The demand has been so great that buildings reserve in advance their top floors for this purpose. The proposal of vertiports is to create a hub of connectivity between the area where they will be installed and the rest of the city. They will serve as logistics points for product distribution and reception of passengers and promise to add to the building a value that goes well beyond the use of the landing platform for the personal benefit of the building’s residents. Busy air traffic in cities seems to be a reality closer than one might think.

The above examples are proof of an increasingly disputed, and in that same measure, more valuable urban space. Giving a new economic use to a portion of a previously unused property, in addition to adding value to the property, intensifies the fulfillment of its social function as an integral part of an ordered city.

This concept is in no way alien to the Brazilian legal system, which, through Law No. 13,465/2017 (previously covered by Presidential Decree No. 759/2016), definitively regulated the property rights of top floors (slab right), a type of surface right intended to legalize irregular settlements due to the numerous cases of informal housing in urban centers in Brazil and the evident need to attribute value to these properties as a measure to integrate them into the formal city.

The slab right imposes a in rem right to the level that puts over or under a base construction by opening a separate enrollment in the real estate registry, which allows the owner of the slab, for example, to offer it as a guarantee for a line of credit. The new property will have an individualized registration with the city government and, with this, it must collect taxes and submit plans for municipal approval, thus becoming a computable area in the records of the municipality and subject to urban administrative rules and planning guidelines. Thus, due to its regularization, the new property-slab becomes more secure and has greater market value, generating a gain for all agents involved: the owner/taxpayer, the municipal power, and society as a whole.

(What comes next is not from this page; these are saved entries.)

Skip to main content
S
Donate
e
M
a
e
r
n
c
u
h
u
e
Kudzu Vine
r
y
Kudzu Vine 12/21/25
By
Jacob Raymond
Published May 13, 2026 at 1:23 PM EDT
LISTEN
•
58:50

Excepting here the possible legal comments on the system, the slab right serves as a tool for the owner of a property to individualize its slab for use, without the law restricting the form or purpose of that use. The legal provision also establishes that the owner may individualize the slab over its property, even when keeping the title thereto. So it is possible that the owner of the slab and the base-construction be the same person.

Now, would not the system also work as a way of generating value in the above examples of use? Would it be possible to think of the slab right as an accelerator of opportunities in this current scenario of new demands and dynamic solutions?

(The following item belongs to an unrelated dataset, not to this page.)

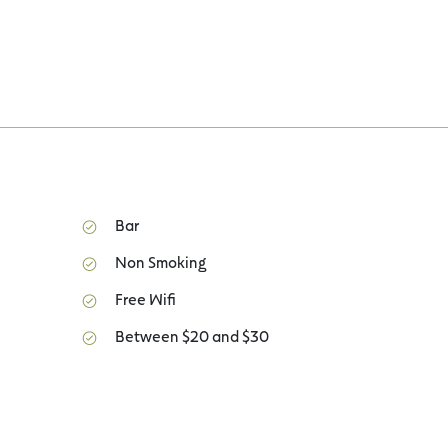
Bar
Non Smoking
Free Wifi
Between $20 and $30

Undoubtedly, a great obstacle to bringing this into effect arises from the actual operation of the slab right. A priori, the slab must have access independent of the base construction, have its usage plan submitted for municipal approval, and its taxpayer individualized. For its institution, it also depends on the granting of a public deed, collection of transfer tax, and recording in the respective enrollment of the base-construction property. In the case of a recent creation, the real estate registrars still have little familiarity with them, in addition to divergent and non-consolidated understandings regarding the requirements for their registration, which gives rise to a subjective approach on the occasions in which slab rights are effectively created.

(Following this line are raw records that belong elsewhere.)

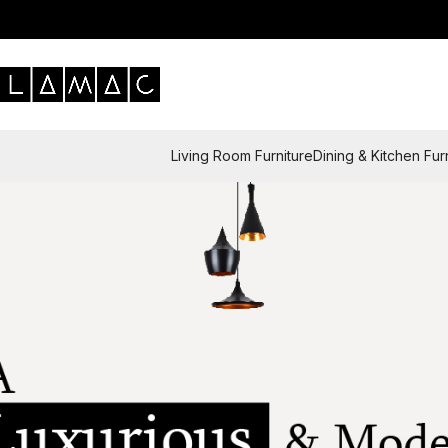
Living Room Furniture
Dining & Kitchen Fur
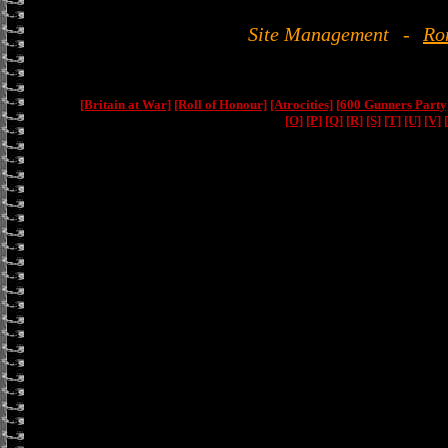
Site Management
-
Ro
[Britain at War]
[Roll of Honour]
[Atrocities]
[600 Gunners Party
[O]
[P]
[Q]
[R]
[S]
[T]
[U]
[V]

A long path still needs to be walked for the slab right to serve as an effective tool. Nevertheless, the creation of a law governing this modality alone evidences a change of mindset regarding the use of urban space and the importance of having this urban space be integrated into the formal city.

This approach is a no-return path. We live in the era of density, verticality, and growing concern with the sustainability of the urban environment. Enabling life in these centers necessarily requires meeting new demands, sometimes through innovative and multidisciplinary measures, which may be promoted to the status of "solutions" only when their implementation is economically viable. It is to be concluded that as important as thinking up solutions for the urban demands of the present time is the development of tools able to put into operation the model of the city that we want to build.